Exercise directions:
What is needed is a faithful copy of all the entries, with no pictures in it.

Data excerpts:
-=-=-=-=-
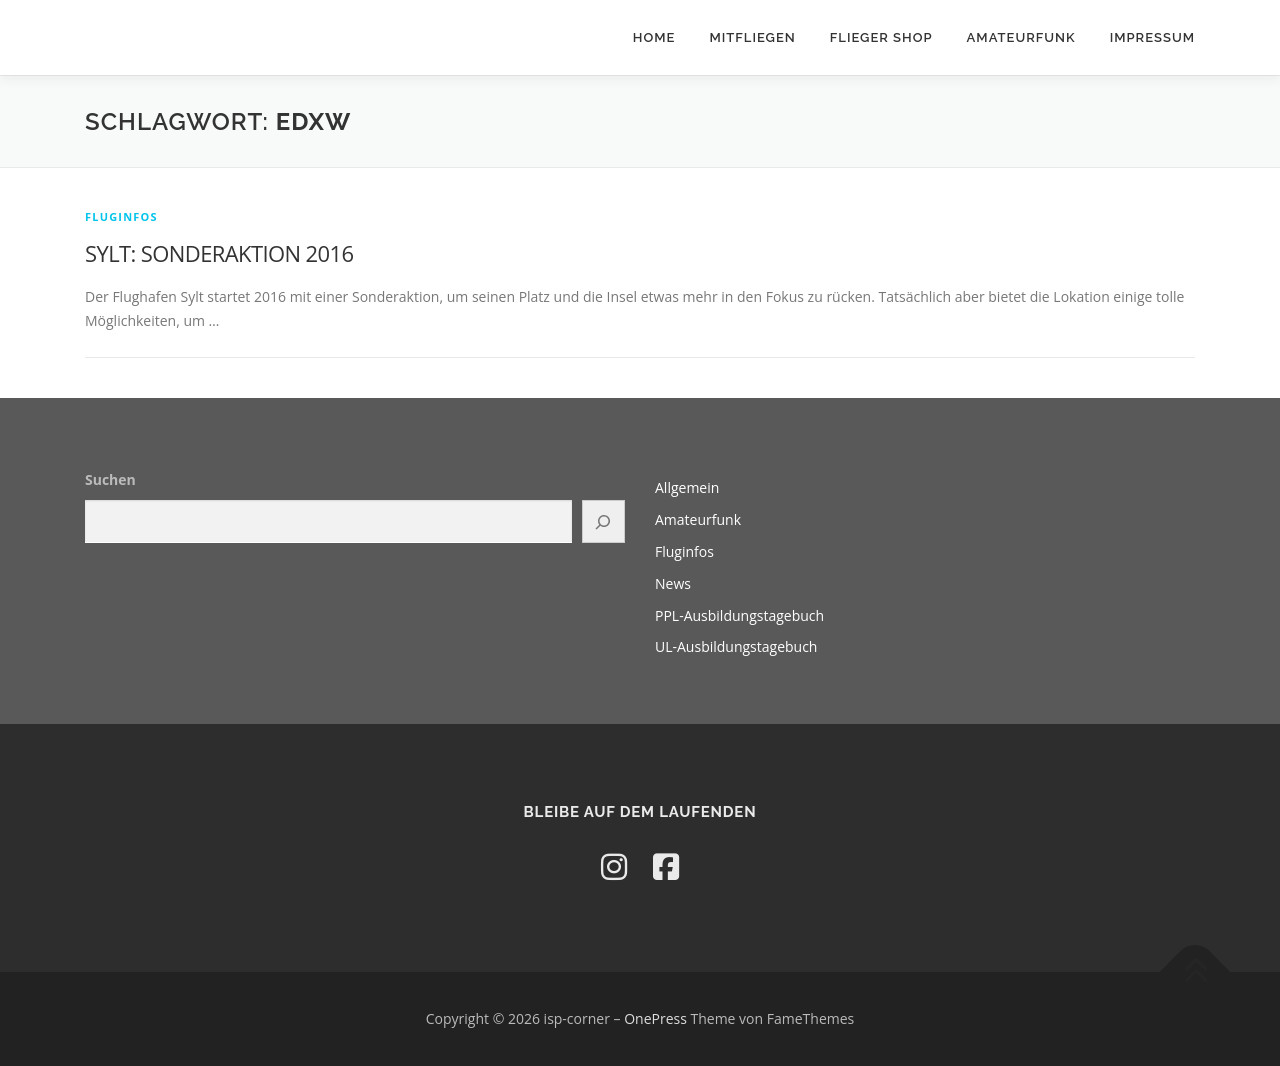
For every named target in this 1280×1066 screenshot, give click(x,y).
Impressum (1152, 37)
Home (654, 37)
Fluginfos (121, 216)
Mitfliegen (752, 37)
-=-=-=-=-
Answer space:
For every named target in this 1280×1066 screenshot, give click(x,y).
Impressum (1152, 37)
Home (654, 37)
Fluginfos (121, 216)
Mitfliegen (752, 37)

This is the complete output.